(ASSIGNMENT) Find every line with the string "they" in the material below and copy it.

(INPUT)
# # # # #

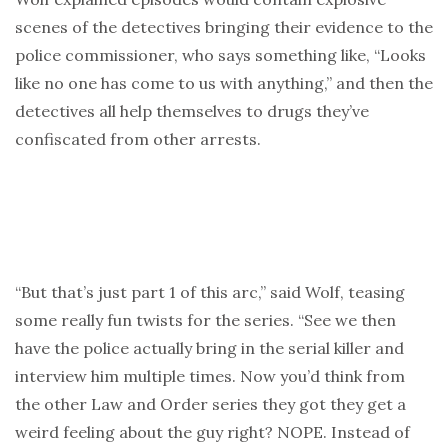
scenes of the detectives bringing their evidence to the
police commissioner, who says something like, “Looks
like no one has come to us with anything,” and then the
detectives all help themselves to drugs they’ve
confiscated from other arrests.
“But that’s just part 1 of this arc,” said Wolf, teasing
some really fun twists for the series. “See we then
have the police actually bring in the serial killer and
interview him multiple times. Now you’d think from
the other Law and Order series they got they get a
weird feeling about the guy right? NOPE. Instead of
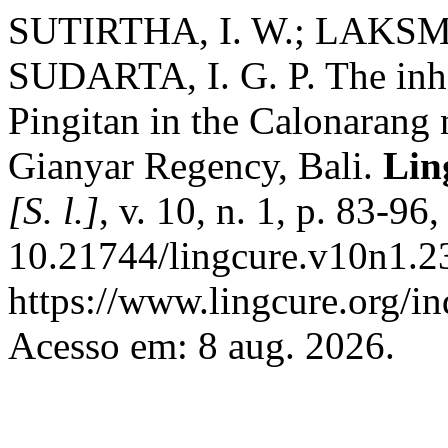
SUTIRTHA, I. W.; LAKSMI,
SUDARTA, I. G. P. The inhe
Pingitan in the Calonarang 
Gianyar Regency, Bali.
Lin
[S. l.]
, v. 10, n. 1, p. 83-96
10.21744/lingcure.v10n1.2
https://www.lingcure.org/in
Acesso em: 8 aug. 2026.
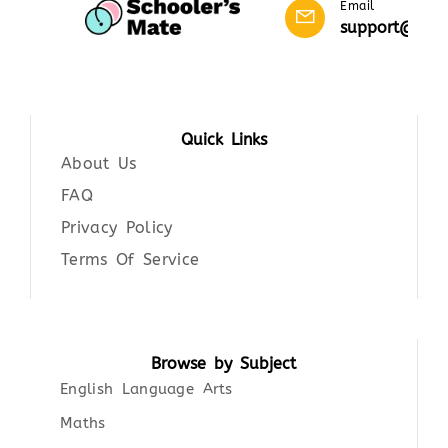
Email
support@scho
Quick Links
About Us
FAQ
Privacy Policy
Terms Of Service
Browse by Subject
English Language Arts
Maths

# # # # #

(PROBLEM SOLUTION)
detectives all help themselves to drugs they’ve
the other Law and Order series they got they get a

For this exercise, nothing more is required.